Un jeune blogueur a été condamné le 27 juin à huit mois de prison avec sursis et 100.000 dinars (1.000 euros) d'amende à Alger pour avoir appelé sur le net à boycotter les élections législatives du 10 mai 2012.
Le tribunal correctionnel de Sidi Mhamed " a condamné Tarek Mameri, 23 ans, à huit mois de prison avec sursis et à 100.000 dinars d'amende" pour "destruction de biens d'autrui, incendie de documents administratifs et incitation à l'attroupement", a annoncé la juge Assia Chekal.
Selon l'avocat du jeune homme, M. Amine Sidhom il s'agit là "d'une condamnation des militants des droits de l'Homme.

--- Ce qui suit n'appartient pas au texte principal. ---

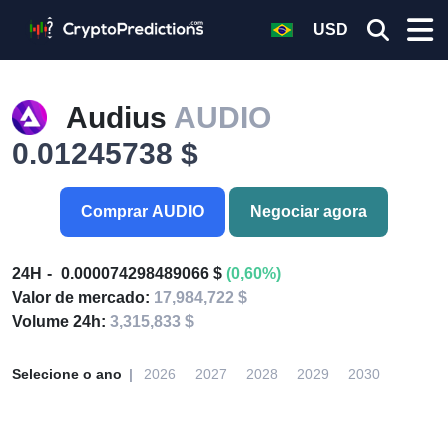
USD
Audius
AUDIO
0.01245738 $
Comprar AUDIO
Negociar agora
24H
0.000074298489066 $
(0,60%)
Valor de mercado:
17,984,722 $
Volume 24h:
3,315,833 $
Selecione o ano
2026
2027
2028
2029
2030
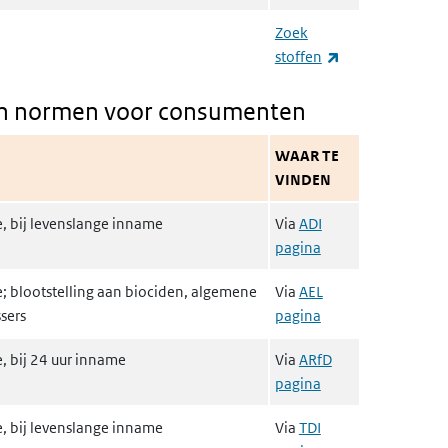
Zoek
(externe link)
stoffen
n normen voor consumenten
WAAR TE
VINDEN
 bij levenslange inname
Via
ADI
pagina
 blootstelling aan biociden, algemene
Via
AEL
sers
pagina
 bij 24 uur inname
Via
ARfD
pagina
 bij levenslange inname
Via
TDI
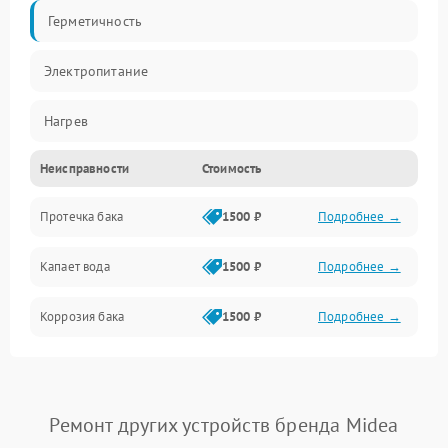
Герметичность
Электропитание
Нагрев
Неисправности
Стоимость
Датчики
Протечка бака
1500 ₽
Подробнее →
Механика
Капает вода
1500 ₽
Подробнее →
Коррозия бака
1500 ₽
Подробнее →
Ремонт других устройств бренда Midea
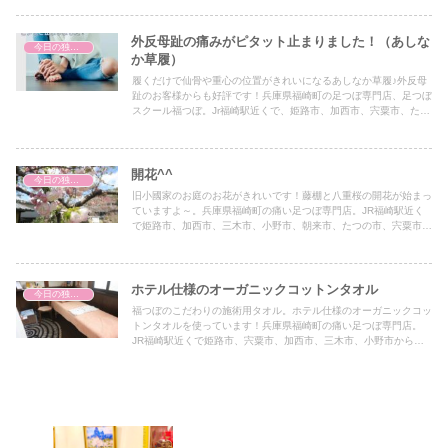
外反母趾の痛みがピタット止まりました！（あしな
今日の独り言
か草履）
履くだけで仙骨や重心の位置がきれいになるあしなか草履♪外反母
趾のお客様からも好評です！兵庫県福崎町の足つぼ専門店、足つぼ
スクール福つぼ。Jr福崎駅近くで、姫路市、加西市、宍粟市、たつ
の市、朝来市、養父市、加古川市、高砂市、西脇市、加東市、三木
市、小野市、岡山からもアクセス抜群です♪官足法ベースの台湾式
足つぼ、足つぼスクールセラピスト養成講座のほか、ゴッドクリー
ナー、黄土よもぎ蒸し、トウリーディング（コーチング）も受けら
開花^^
今日の独り言
れます。
旧小國家のお庭のお花がきれいです！藤棚と八重桜の開花が始まっ
ていますよ～。兵庫県福崎町の痛い足つぼ専門店。JR福崎駅近く
で姫路市、加西市、三木市、小野市、朝来市、たつの市、宍粟市か
らもアクセス抜群です♪台湾式官足法足つぼ。
ホテル仕様のオーガニックコットンタオル
今日の独り言
福つぼのこだわりの施術用タオル。ホテル仕様のオーガニックコッ
トンタオルを使っています！兵庫県福崎町の痛い足つぼ専門店。
JR福崎駅近くで姫路市、宍粟市、加西市、三木市、小野市からも
アクセス抜群です♪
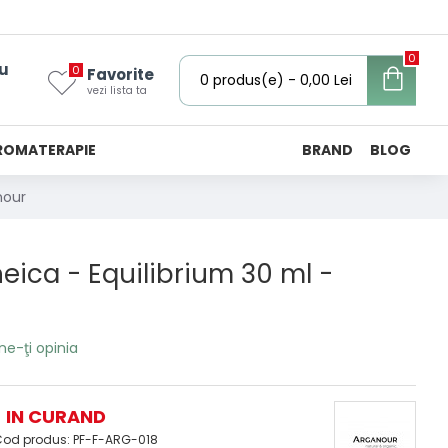
0
u
0
Favorite
0 produs(e) - 0,00 Lei
vezi lista ta
ROMATERAPIE
BRAND
BLOG
nour
ica - Equilibrium 30 ml -
ne-ţi opinia
IN CURAND
od produs:
PF-F-ARG-018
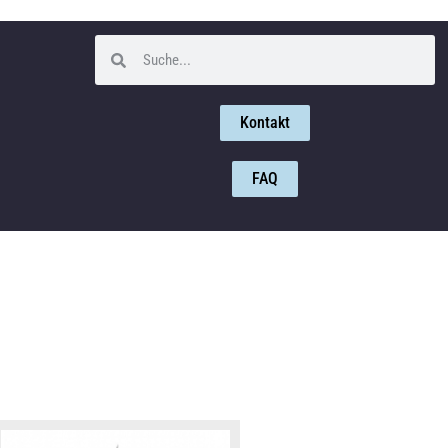
Kontakt
FAQ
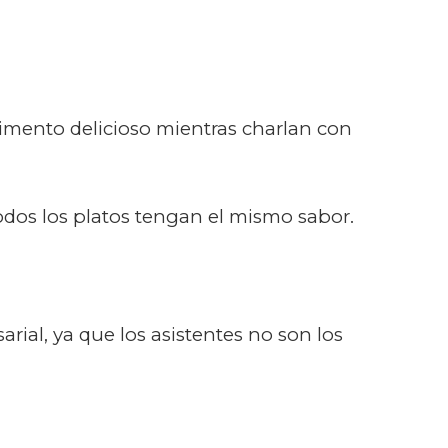
imento delicioso mientras charlan con
dos los platos tengan el mismo sabor.
ial, ya que los asistentes no son los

Nous allons faire appel et prendre toutes les dispositions légales pour faire annuler cette condamnation", a-t-il ajouté.
Le jeune blogueur a déclaré à l'AFP à l'issue de son procès: "la durée de la peine n'est pas importante puisque je considère que le tribunal m'a condamné injustement".
Tarek Maméri a été arrêté le 2 mai après avoir diffusé sur le net des vidéos appelant à ne pas voter au scrutin législatif.
Le procureur avait requis trois ans de prison ferme le 14 juin dernier.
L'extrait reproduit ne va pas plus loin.